January 31, 2016

The Phantom K

(Continuation of this post.)

I know I shouldn't be thinking about that girl. I know I shouldn't even be acknowledging her on my website. But I can't help it. I admitted that I would never forget her. As much as I try, she'll always be on the back of my mind as the essential girl, as creepy as it sounds. Oh god, it does sound creepy coming from me. It always does but goddamn it, I can't help it. This is what it's like in a post-Pink Puppy world. 

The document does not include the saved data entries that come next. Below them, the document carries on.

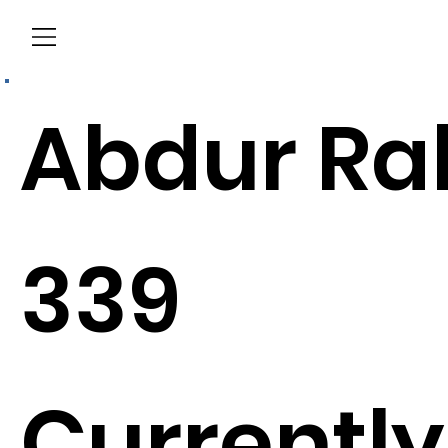
Menu
Abdur Ra
339
Currently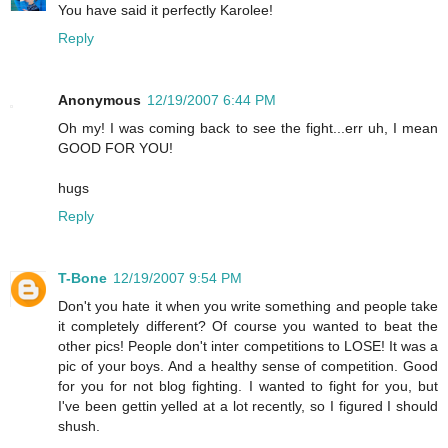
You have said it perfectly Karolee!
Reply
Anonymous
12/19/2007 6:44 PM
Oh my! I was coming back to see the fight...err uh, I mean
GOOD FOR YOU!
hugs
Reply
T-Bone
12/19/2007 9:54 PM
Don't you hate it when you write something and people take
it completely different? Of course you wanted to beat the
other pics! People don't inter competitions to LOSE! It was a
pic of your boys. And a healthy sense of competition. Good
for you for not blog fighting. I wanted to fight for you, but
I've been gettin yelled at a lot recently, so I figured I should
shush.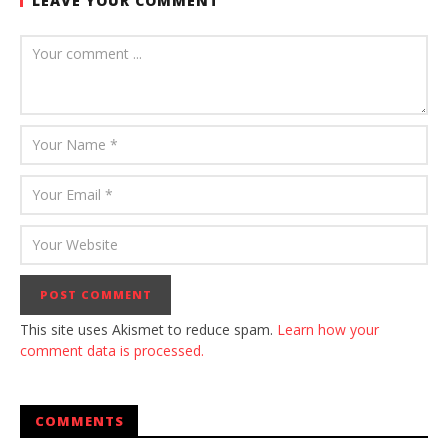
LEAVE YOUR COMMENT
This site uses Akismet to reduce spam.
Learn how your
comment data is processed.
COMMENTS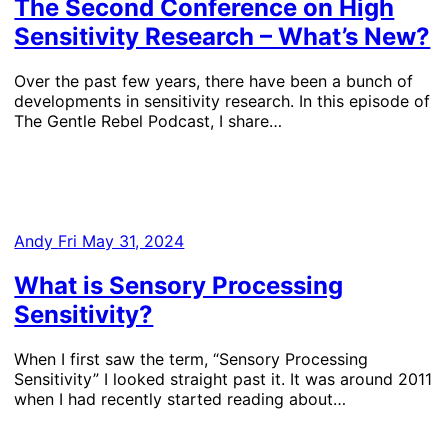
The Second Conference on High
Sensitivity Research – What’s New?
Over the past few years, there have been a bunch of
developments in sensitivity research. In this episode of
The Gentle Rebel Podcast, I share…
Andy
Fri May 31, 2024
What is Sensory Processing
Sensitivity?
When I first saw the term, “Sensory Processing
Sensitivity” I looked straight past it. It was around 2011
when I had recently started reading about…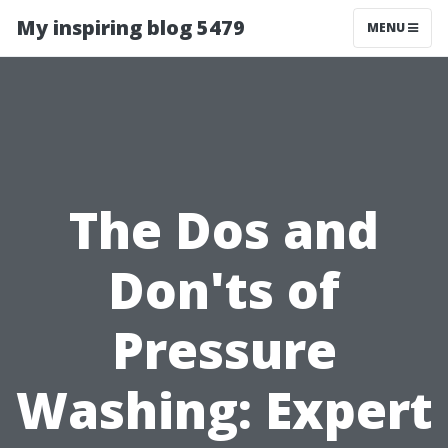
My inspiring blog 5479
MENU
The Dos and
Don'ts of
Pressure
Washing: Expert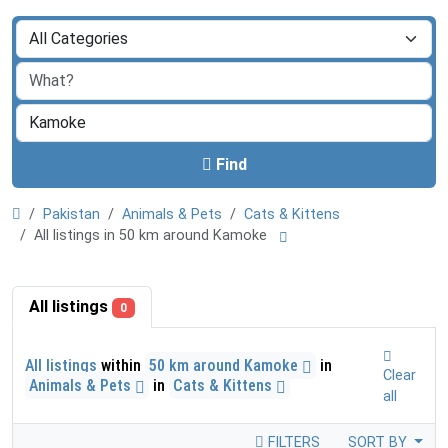
Find
Pakistan
Animals & Pets
Cats & Kittens
All listings in 50 km around Kamoke
All listings
0
All listings
within
50 km around Kamoke
in
Clear
Animals & Pets
in
Cats & Kittens
all
FILTERS
SORT BY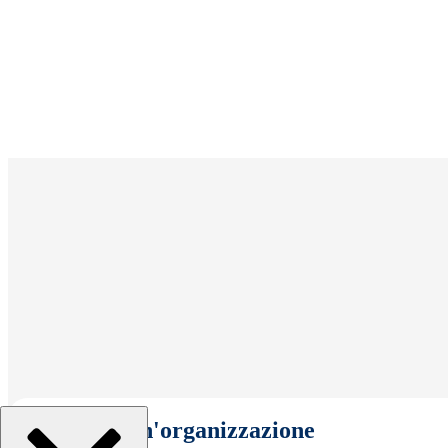
Seleziona un'organizzazione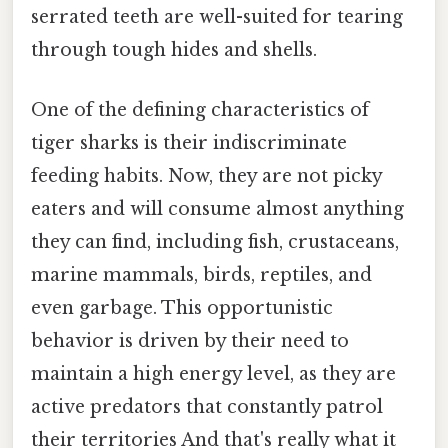
serrated teeth are well-suited for tearing
through tough hides and shells.
One of the defining characteristics of
tiger sharks is their indiscriminate
feeding habits. Now, they are not picky
eaters and will consume almost anything
they can find, including fish, crustaceans,
marine mammals, birds, reptiles, and
even garbage. This opportunistic
behavior is driven by their need to
maintain a high energy level, as they are
active predators that constantly patrol
their territories And that's really what it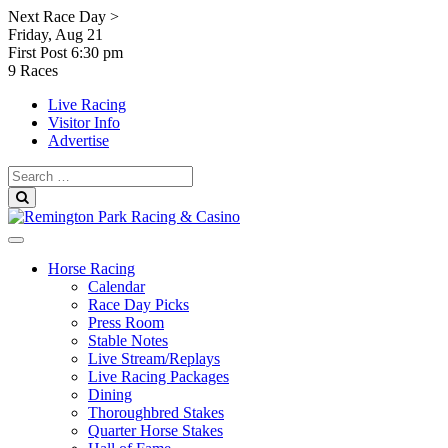
Skip
Next Race Day >
to
Friday, Aug 21
content
First Post
6:30 pm
9 Races
Live Racing
Visitor Info
Advertise
Search
for:
Search
Horse Racing
Calendar
Race Day Picks
Press Room
Stable Notes
Live Stream/Replays
Live Racing Packages
Dining
Thoroughbred Stakes
Quarter Horse Stakes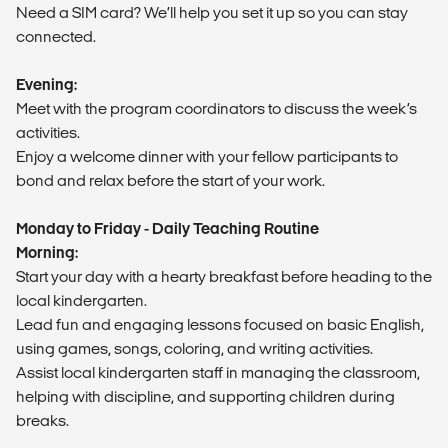
Need a SIM card? We’ll help you set it up so you can stay
connected.
Evening:
Meet with the program coordinators to discuss the week’s
activities.
Enjoy a welcome dinner with your fellow participants to
bond and relax before the start of your work.
Monday to Friday - Daily Teaching Routine
Morning:
Start your day with a hearty breakfast before heading to the
local kindergarten.
Lead fun and engaging lessons focused on basic English,
using games, songs, coloring, and writing activities.
Assist local kindergarten staff in managing the classroom,
helping with discipline, and supporting children during
breaks.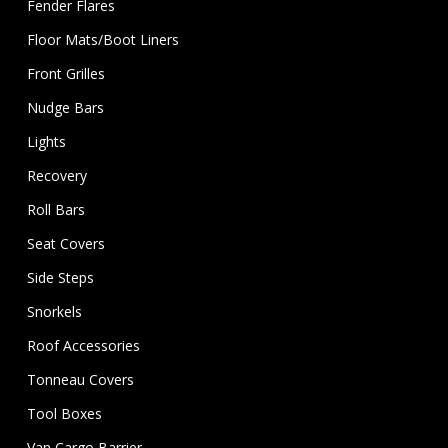
Fender Flares
Floor Mats/Boot Liners
Front Grilles
Nudge Bars
Lights
Recovery
Roll Bars
Seat Covers
Side Steps
Snorkels
Roof Accessories
Tonneau Covers
Tool Boxes
Van Cargo Barrier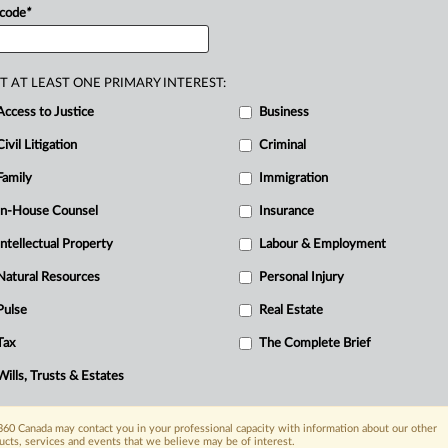
 code
*
T AT LEAST ONE PRIMARY INTEREST:
R
Access to Justice
Business
Ci
Civil Litigation
Criminal
I
Family
Immigration
T
In-House Counsel
Insurance
Intellectual Property
Labour & Employment
Natural Resources
Personal Injury
Pulse
Real Estate
Tax
The Complete Brief
Wills, Trusts & Estates
60 Canada may contact you in your professional capacity with information about our other
ucts, services and events that we believe may be of interest.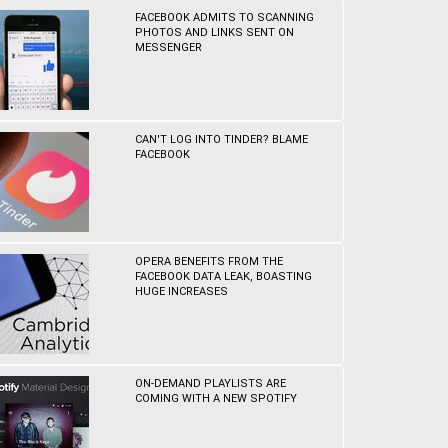
FACEBOOK ADMITS TO SCANNING
PHOTOS AND LINKS SENT ON
MESSENGER
CAN'T LOG INTO TINDER? BLAME
FACEBOOK
OPERA BENEFITS FROM THE
FACEBOOK DATA LEAK, BOASTING
HUGE INCREASES
ON-DEMAND PLAYLISTS ARE
COMING WITH A NEW SPOTIFY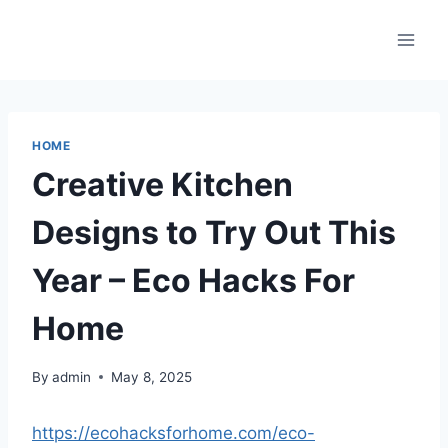
Skip
to
content
HOME
Creative Kitchen
Designs to Try Out This
Year – Eco Hacks For
Home
By
admin
May 8, 2025
https://ecohacksforhome.com/eco-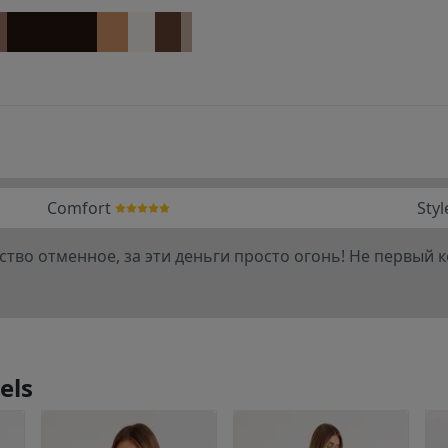
Comfort
Styl
ство отменное, за эти деньги просто огонь! Не первый к
els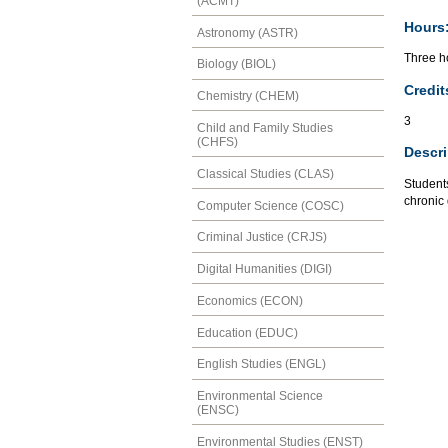
(ACMT)
Hours
Astronomy (ASTR)
Three ho
Biology (BIOL)
Credit
Chemistry (CHEM)
3
Child and Family Studies
(CHFS)
Descri
Classical Studies (CLAS)
Students
chronic 
Computer Science (COSC)
Criminal Justice (CRJS)
Digital Humanities (DIGI)
Economics (ECON)
Education (EDUC)
English Studies (ENGL)
Environmental Science
(ENSC)
Environmental Studies (ENST)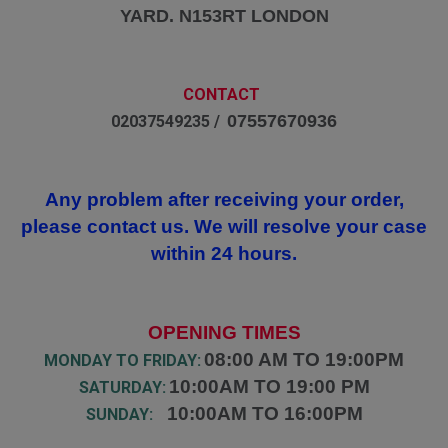
YARD. N153RT LONDON
CONTACT
07557670936
02037549235 /
Any problem after receiving your order,
please contact us. We will resolve your case
within 24 hours.
OPENING TIMES
08:00 AM TO 19:00PM
MONDAY TO FRIDAY:
10:00AM TO 19:00 PM
SATURDAY:
10:00AM TO 16:00PM
SUNDAY: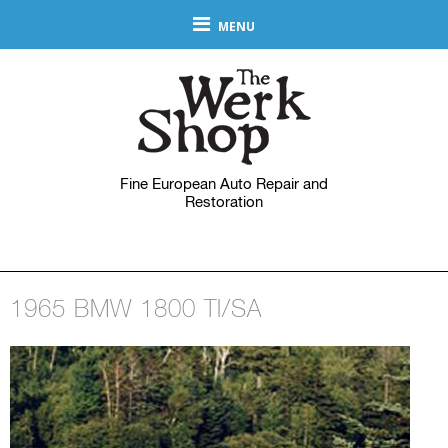
MENU
Fine European Auto Repair and
Restoration
1965 BMW 1800 TI/SA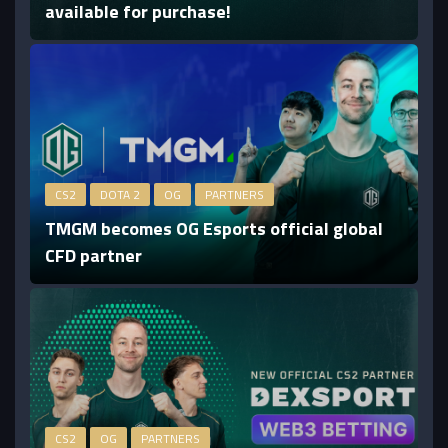
available for purchase!
CS2
DOTA 2
OG
PARTNERS
TMGM becomes OG Esports official global
CFD partner
CS2
OG
PARTNERS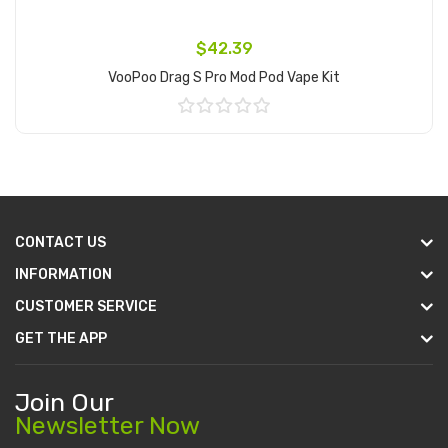
$42.39
VooPoo Drag S Pro Mod Pod Vape Kit
Add to Cart
CONTACT US
INFORMATION
CUSTOMER SERVICE
GET THE APP
Join Our
Newsletter Now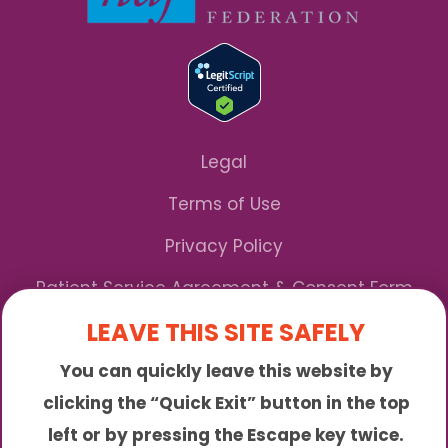
Legal
Terms of Use
Privacy Policy
Patient Service Agreement & Consent Form
LEAVE THIS SITE SAFELY
Notice of Privacy Practices
You can quickly leave this website by
*We Accept Maryland Medicaid!
clicking the “Quick Exit” button in the top
left or by pressing the Escape key twice.
Sunny is an online abortion clinic offering the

Maybe I just need to meet a phantom of her. A body double. I do remember seeing a blonde version of her in 2014 and I couldn't say hi because that'd be creepy. As if I was never not creepy. But still, I wanna meet a girl who looks like the girl who broke my heart, as weird and horrible as it sounds. I don't know. I still have her in this pedestal that maybe, JUST MAYBE, as long as she's single, I have a chance. Even though I can deny that I'll never talk to her again. Even though I could always spout the same old lies about moving on from her. Maybe if I meet someone who's just like her. The Phantom K.

The Phantom K will look like her, sound like her, and act like her but the only thing different is that she'll actually like me back. Pahahaha. Maybe in an afterlife. Or maybe in my dreams. I don't know.

Why am I even talking about this here?